I personaggi di questo “sottomondo” sono tanti e tutti sguazzano in una realtà fatta di oggetti da consumare (nemmeno l’arte sfugge al  ciclo di produzione, scarto, demolizione) e di scorie che ne costituiscono i resti. L’immondizia e la radioattività restano infatti un filo rosso che accompagna il lettore sino alle ultime pagine, attraverso tocchi di suggestivo espressionismo verbale che dal grottesco si innalza verso picchi insperati di lirismo (bellissimi certi crepuscoli cittadini, scorci rubati dai tetti desolati dei grattaceli dove la gente si incontra per caso e per poco a ritagliarsi una fetta di umanità). 
Nick e la sua storia che ricostruiamo a fatica (un’adolescenza nel Bronx, un omicidio inspiegabile, la rieducazione, la storia con una donna più grande di lui, l’impiego in una società addetta allo smaltimento di rifiuti, matrimonio e tradimenti); Clara Sarx  che dipinge vecchi aerei da guerra abbandonati nel deserto, scarti di guerre combattute e non sempre vinte, delle ferite di una generazione lanciata nel Vietnam e mai più tornata; il vecchio maestro Bronzini con la malinconia cucita addosso; suor Edith e la sua fede congelata e asettica; assassini, stupratori, ragazzi di ghetto, tossici: tutti hanno in sé quella dignità che li rende, per una pagina o per interi capitoli,degni di narrazione, di visione, di pietà. 

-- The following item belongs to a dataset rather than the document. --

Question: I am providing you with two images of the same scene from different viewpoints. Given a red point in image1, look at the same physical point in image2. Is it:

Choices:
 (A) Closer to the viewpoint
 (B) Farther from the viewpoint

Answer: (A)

Gli incubi della tecnologia nucleare si materializzano nelle pagine finali, dove in un Kazakistan apocalittico e allucinato, si mostrano i parti orrendi degli esperimenti nucleari, ciò che resta della guerra fredda o piuttosto dell’incubo collettivo di essa: bambini disumani che giocano in un deserto radioattivo senza voce e senza occhi, arti, forma. La visione mostruosa e allucinata ci riporta di nuovo a un quadro di Bruegel, questa volta l’allusione è implicita, ma non meno chiara: giochi di bambini. Così il cerchio si chiude e quella che sembrava una narrazione per frammenti trova il suo ordine e il suo centro. La decadenza orribile di una società che celebra un progresso destinato alla comune distruzione.

Lo zoom:
delle quasi mille pagine di questo romanzo non so togliermi dalla testa il fermo immagine di un interno familiare, fine anni Cinquanta, inizi anni Sessanta. E’ sera e la voce narrante è quella della protagonista del breve frammento. La donna che ha scoperto le gelatine Jell-o, un sistema rapido per trasformare tutto in gelatina. La donna che fa gelatine Jell- o ossessivamente e le osserva nel frigorifero compiaciuta di sé, del frigorifero, dello scomparto per verdure che chiama col nome tecnico di “creespy” e dire “creespy”le piace e lo ripete spesso: “Caro, le carote sono nel creespy”. E le piace dire e fare Jell-o. Perché non tutti hanno un frigorifero e, se ce l’hanno, non tutti hanno il creespy, perciò non tutti possono fare gelatine Jell-o. La gelatina Jell-o è uno status symbol e questa donna lo sa, sa di essere in cima alla sua piccola scala sociale, in una piccola società di provincia che assapora un piccolo benessere avendo accesso ai piccoli beni di consumo, elettrodomestici, cibi preconfezionati, comodità e rapidità, che la pubblicità generosamente propone e addita. 

Queste pagine mi restano in testa perché, senza troppi giri, mettono a nudo l’alienazione e il vuoto della società dei consumi. Ed è la nostra società, che con l’aiuto della tecnologia, omogeneizza gusti, odori, colori, idee. Che produce gelatine e poi le butta via. Una società di sofficini, spinacine, bastoncini che hanno fatto il loro ingresso nella quiete degli interni familiari di provincia, in una perenne attesa dell’ora di cena e di una grassa soddisfazione da non contraddire, neppure quando produce tonnellate di spazzatura che non sappiamo più nascondere, figuriamoci smaltire.